Пес хватал хлеб в воздухе, и сразу глотал, боясь, как бы кто другой не отобрал у него кусок. Потом садился и вновь принимался напряженно ждать, вертя головой: то левым глазом посмотрит, то правым.

Наконец, краюха кончилась, стряхнув с рук крошки, дядюшка Митуш наклонился и погладил пса по голове. И сразу тот радостно запрыгал вокруг хозяина, умильно глядя на него преданными, счастливыми глазами. Он даже умудрился дважды подскочить и лизнуть Митуша в лицо. Казалось, все это он делал искренне, от всего сердца. Но вдруг пес разом сник, и, напустив на себя равнодушный вид, отошел в сторону, будто позабыв о дядюшке Митуше. Было видно, что он думает о чем-то, ведомом только ему. Дядюшка Митуш удивленно взглянул на пса и, недовольно пробормотав что-то, пошел заниматься своими делами.

Этот пес (так считал дядюшка Митуш) был особенным, не похожим на других собак. Другие — а их было много в поместье — знали свое место. Они сторожили дом, верой и правдой служили хозяину. Рыжий же жил единственно для себя — чтобы ему было хорошо, чтобы он был сыт, чтобы мог бегать, где ему вздумается, и делать, что захочет. И страшно не любил задерживаться на одном месте.

— Ему на роду написано бродяжничать, — говаривал дядюшка Митуш. — Помнится было ему всего два-три месяца от роду, толстый такой щенок… неуклюжий… Однажды увязался он за телегой Васила и бежал аж до города. А когда вернулся домой, лег у стенки на солнышке и задрал лапки кверху — так пяточки у него вздулись, как пончики, горячие были — полыхали, как огонь. Но все равно, выглядел он веселым и довольным…

Бывало вдруг исчезнет и надолго; где скитается, никто не знает. Но когда завидишь его, как он возвращается, как весело ковыляет на всех четырех, а порой и на трех лапах, как серьезно размышляет о чем-то, и как, спустя некоторое время вновь отправляется в путь, невольно подумаешь, что не иначе, как выполняет он сугубо важное дело. А ведь он просто скитается там, где ему хочется…

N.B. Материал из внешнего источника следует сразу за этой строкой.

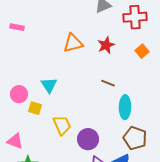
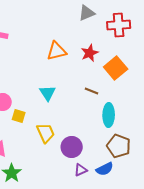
orange square: (142, 51) -> (116, 68), moved, size x1.6
cyan triangle: (49, 85) -> (48, 93), moved

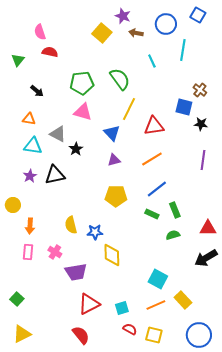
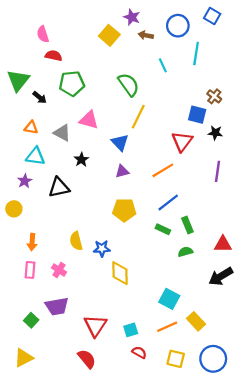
green triangle: (18, 60) -> (18, 80), moved, size x1.6
green pentagon: (82, 83) -> (72, 84), moved
red triangle: (154, 126) -> (182, 141), moved, turned -45
gray triangle: (58, 134) -> (62, 133), moved
purple star: (30, 176) -> (25, 181), moved
yellow circle: (13, 205) -> (14, 209), moved
purple trapezoid: (76, 272) -> (57, 306), moved
green square: (17, 299) -> (31, 320), moved
red triangle: (89, 304) -> (95, 326), turned -30
yellow square: (154, 335) -> (176, 359), moved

Митуш вновь вышел во двор и поискал глазами Рыжего. Остальные собаки — Лефтер, Петрика, Джюли, Разбойник — почувствовав присутствие Рыжего, сбежались к нему отовсюду. Тот, похоже, был рад встрече: бешено вертел хвостом, лизал их в нос, словно целовал друзей, с которыми давно не виделся. Потом рысцой протрусил мимо волов и дружелюбно помахал им хвостом; завидев издали хрюкающего кабанчика, повертелся и возле него.

— Это он со всеми здоровается, — заметил Аго, который вместе с Митушем смотрел на Рыжего.

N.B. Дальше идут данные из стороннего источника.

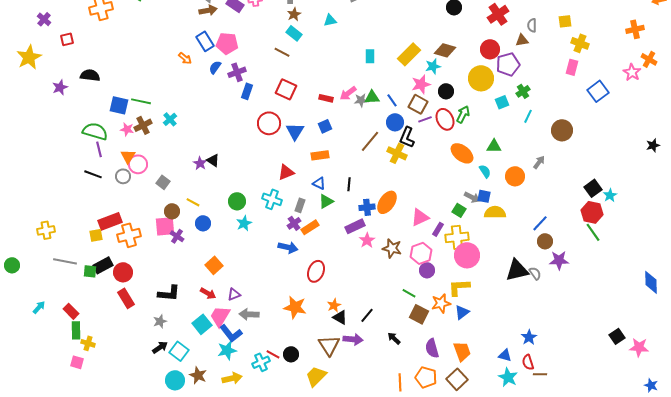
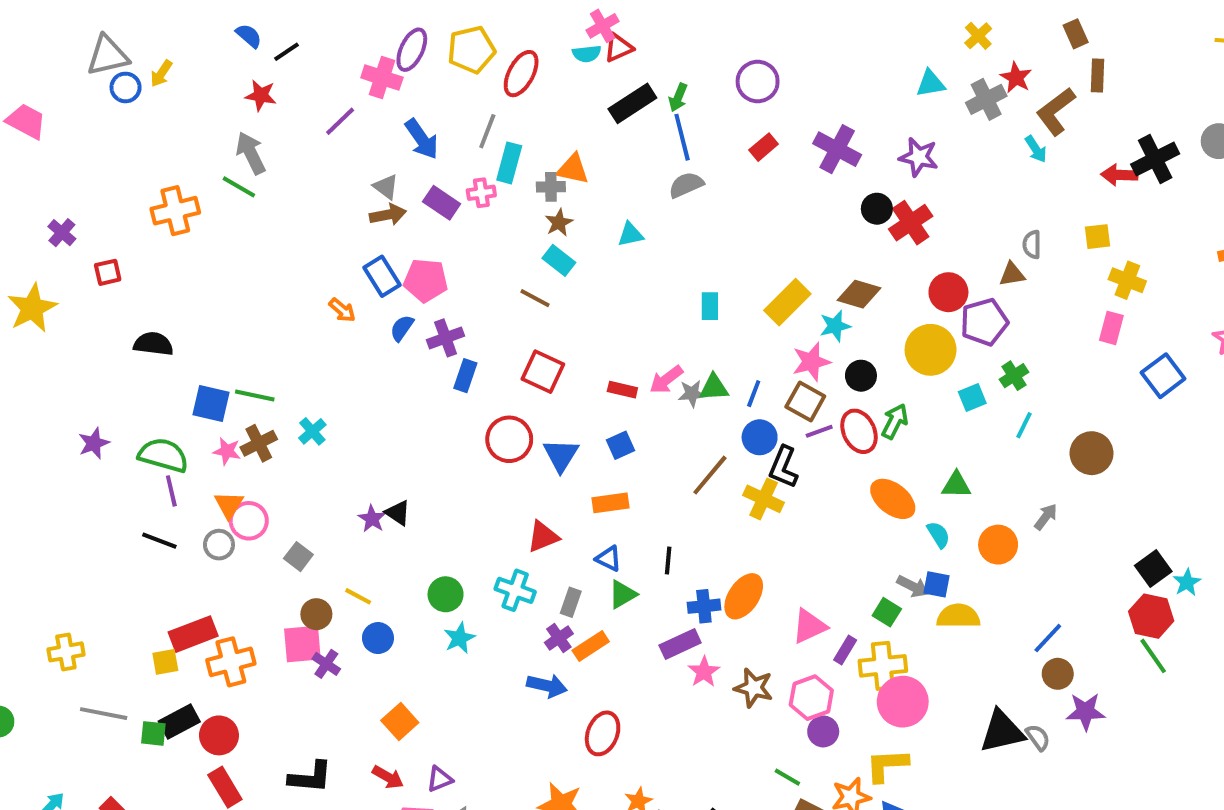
red cross: (498, 14) -> (911, 223), moved
purple star: (60, 87) -> (94, 443), moved
blue line: (392, 100) -> (754, 394), turned 56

А пес подбежал к высокому дувалу, повертелся, выбирая местечко посуше, найдя такое, поудобнее свернулся клубочком, и, еще раз взглянув на Аго и дядюшку Митуша, закрыл глаза.

Митуш любил Рыжего именно за его особый нрав. После возвращения пса, дядюшка несколько дней не спускал с него глаз, старался получше накормить его, чтобы пес больше не убегал из имения. Да и Рыжий, казалось, был счастлив. Он радовался окружению, умильно смотрел на всех влажными глазами; и хотелось думать, что пес обещает никогда больше не покидать поместья.

Но прошло немного времени и пес вдруг страшно изменился: стал равнодушно относиться к еде, к людям, все чаще отходил в сторону, и подолгу лежал, думая о чем-то своем. Он, который никогда в жизни ни на кого не лаял, будто был немым, теперь часто бегал на задний двор — там в зарослях бурьяна жил еж, так вот на этого ежа и лаял, захлебываясь, пес, причем, можно сказать, целыми днями. Или же устраивался где-то в сторонке, подальше от всех, и спал там дни напролет. Порой пробуждался, почесывал лапой за ухом, глядя в сторону дома, как бы желая узнать, чем занимаются остальные собаки, но с места не вставал.

К вечеру, когда становилось прохладнее, уходил далеко в поле, где охотился на мышей и кузнечиков. Иногда ему удавалось поймать молодого, еще неопытного птенца, или погоняться за зайцем.

Так он уходил из дому и возвращался вновь, пока в один прекрасный день не исчез…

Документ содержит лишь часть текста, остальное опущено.